Start with the MNIST database of handwritten digits, it's a common entry point and you'll find countless tutorials.
http://yann.lecun.com/exdb/mnist/
Here's for instance an ANN with forward propagation that I wrote for this challenge. It was a lesbillion years ago, so forgive the poor code quality.
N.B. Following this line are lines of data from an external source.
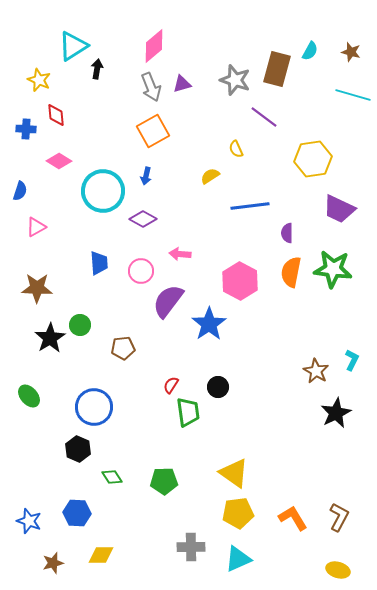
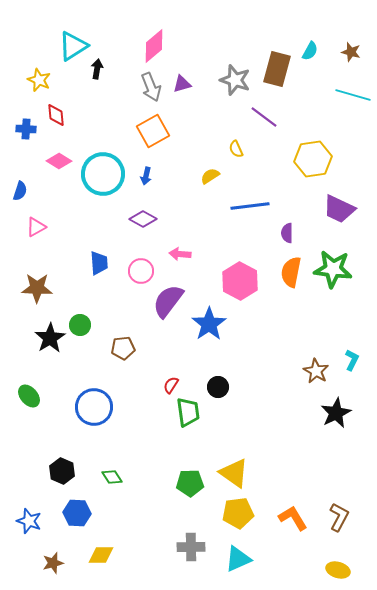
cyan circle at (103, 191): moved 17 px up
black hexagon at (78, 449): moved 16 px left, 22 px down
green pentagon at (164, 481): moved 26 px right, 2 px down
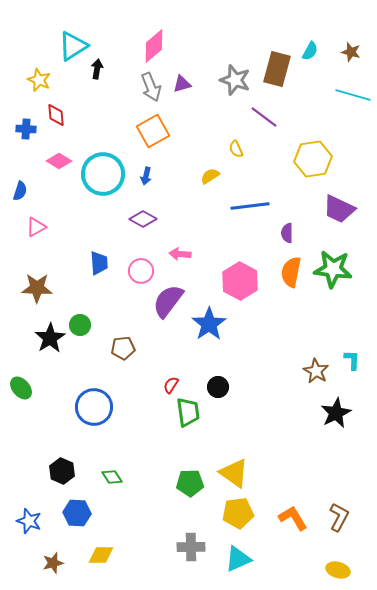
cyan L-shape at (352, 360): rotated 25 degrees counterclockwise
green ellipse at (29, 396): moved 8 px left, 8 px up
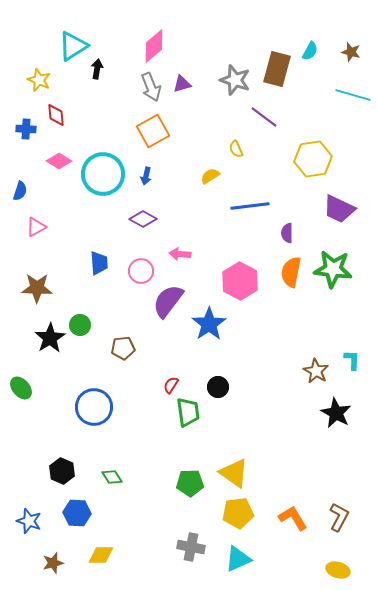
black star at (336, 413): rotated 16 degrees counterclockwise
gray cross at (191, 547): rotated 12 degrees clockwise
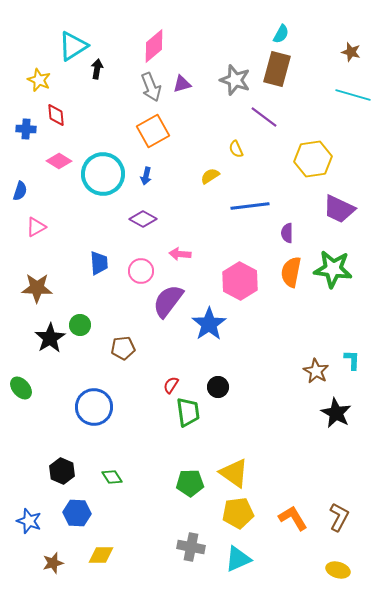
cyan semicircle at (310, 51): moved 29 px left, 17 px up
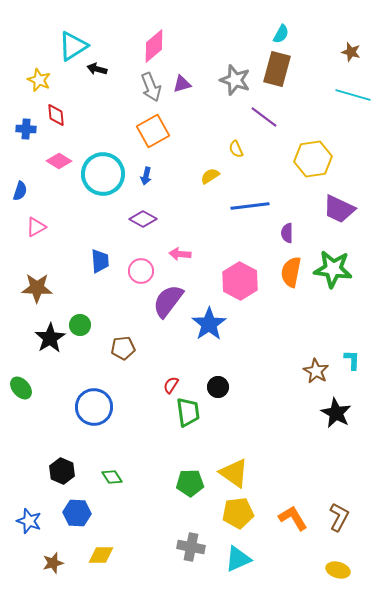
black arrow at (97, 69): rotated 84 degrees counterclockwise
blue trapezoid at (99, 263): moved 1 px right, 2 px up
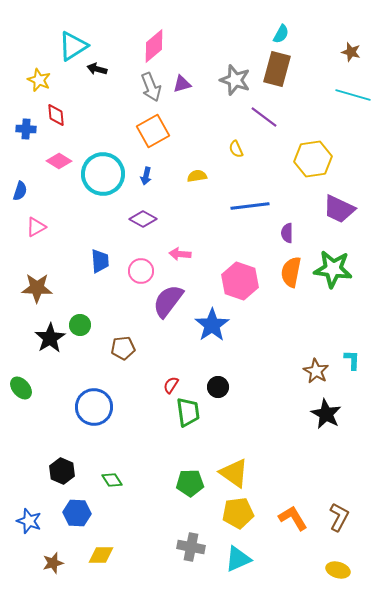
yellow semicircle at (210, 176): moved 13 px left; rotated 24 degrees clockwise
pink hexagon at (240, 281): rotated 9 degrees counterclockwise
blue star at (209, 324): moved 3 px right, 1 px down
black star at (336, 413): moved 10 px left, 1 px down
green diamond at (112, 477): moved 3 px down
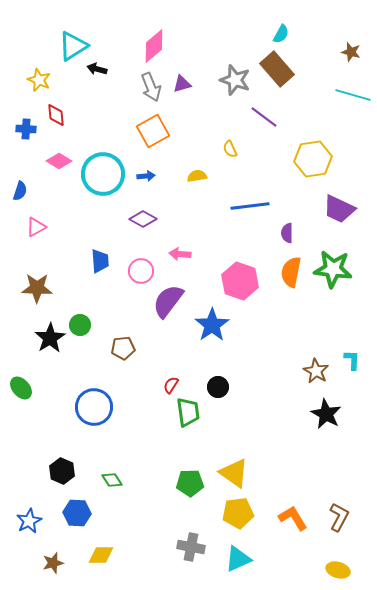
brown rectangle at (277, 69): rotated 56 degrees counterclockwise
yellow semicircle at (236, 149): moved 6 px left
blue arrow at (146, 176): rotated 108 degrees counterclockwise
blue star at (29, 521): rotated 25 degrees clockwise
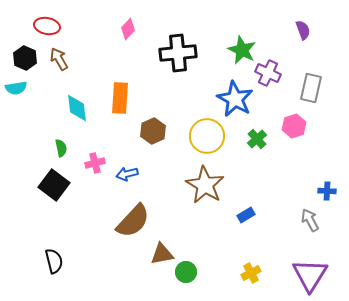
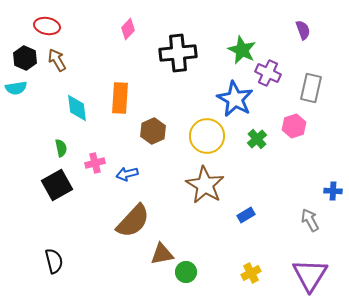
brown arrow: moved 2 px left, 1 px down
black square: moved 3 px right; rotated 24 degrees clockwise
blue cross: moved 6 px right
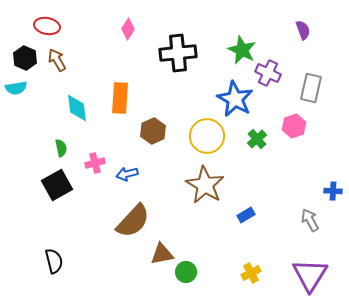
pink diamond: rotated 10 degrees counterclockwise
You need to install cblas
hdf5
and gsl
.
#include <stdlib.h>
#include <stdio.h>
#include <assert.h>
#include <time.h>
#include <math.h>
#include <hdf5.h>
#include <hdf5_hl.h>
#include <gsl/gsl_cblas.h>
void random_numbers(int n, int m, int *num)
{
int i, in, im, *is_used;
srand((unsigned int) time(NULL));
is_used = malloc(n * sizeof(int));
for (i = 0; i < n; ++i) is_used[i] = 0;
im = 0;
for (in = n - m; in < n && im < m; ++in) {
int r = rand() % (in + 1);
if (is_used[r]) r = in;
assert(!is_used[r]);
num[im++] = r;
is_used[r] = 1;
}
assert((im = m));
free(is_used);
}
herr_t load_matrix(char *filename, char *matrix_name, float *data)
{
hid_t file_id;
hsize_t dims[2];
herr_t status;
file_id = H5Fopen(filename, H5F_ACC_RDONLY, H5P_DEFAULT);
status = H5LTread_dataset_float(file_id, matrix_name, data);
status = H5LTget_dataset_info(file_id, matrix_name, dims, NULL, NULL);
return(status);
}
int main()
{
size_t X_size, y_size;
float *X, *y, *Theta1, *Theta2, *L2, *L3, *test;
int i, n, max, *rand_num;
int errors = 0;
X_size = 5000 * 400;
X = malloc(X_size * sizeof(float));
load_matrix("data/dataset.h5", "X", X);
y_size = 5000;
y = malloc(y_size * sizeof(float));
load_matrix("data/dataset.h5", "y", y);
/* choose 100 randoms images in X */
rand_num = malloc(100 * sizeof(int));
random_numbers(5000, 100, rand_num);
/* test the 100 random digits */
test = malloc(401 * sizeof(float));
Theta1 = malloc(401 * 25 * sizeof(float));
Theta2 = malloc(26 * 10 * sizeof(float));
L2 = malloc(26 * sizeof(float));
L3 = malloc(10 * sizeof(float));
for (n = 0; n < 5000; ++n) {
/* test data no 1203 */
test[0] = 1;
for (i = 0; i < 400; ++i) {
test[i+1] = X[n + i * 5000];
}
/* load Theta1, 401x25 matrix of weights for the hidden layer */
load_matrix("data/weights.h5", "Theta1", Theta1);
/* layer 2 is 26x1 */
/* multiply */
cblas_sgemm(CblasRowMajor, CblasTrans, CblasNoTrans, 25, 1, 401, 1.0, Theta1, 25, test, 1, 0.0, L2 + 1, 1);
/* sigmoid */
for(i = 1; i < 26; ++i) {
L2[i] = 1 / (1 + exp(-L2[i]));
}
/*add bias value */
L2[0] = 1;
/* Layer 3 */
/* load Theta2, 26x10 matrix of weights for the output layer */
load_matrix("data/weights.h5", "Theta2", Theta2);
/* output layer is 10x1 */
cblas_sgemm(CblasRowMajor, CblasTrans, CblasNoTrans, 10, 1, 26, 1.0, Theta2, 10, L2, 1, 0.0, L3, 1);
/*get the max value*/
max = 0;
for (i = 0; i < 10; ++i) {
if (L3[i] > L3[max]) max = i;
}
if ((max + 1) % 10 != (int) y[n] % 10) {
printf("%4d - predicted: %d | digit is: %d\n", n, (max + 1) % 10, (int) y[n] % 10);
errors++;
}
}
printf("accuracy: %f\n", 100 * (5000 - (float) errors) / 5000);
free(X);
free(y);
free(test);
free(L2);
free(L3);
free(Theta1);
free(Theta2);
free(rand_num);
return 0;
}
I've put the MNIST dataset in HDF5, you can download it here: https://send.firefox.com/download/7f815eb602434217/#CjjlBzTawTx8CFGP_uGpxg (link will expire in 7 days)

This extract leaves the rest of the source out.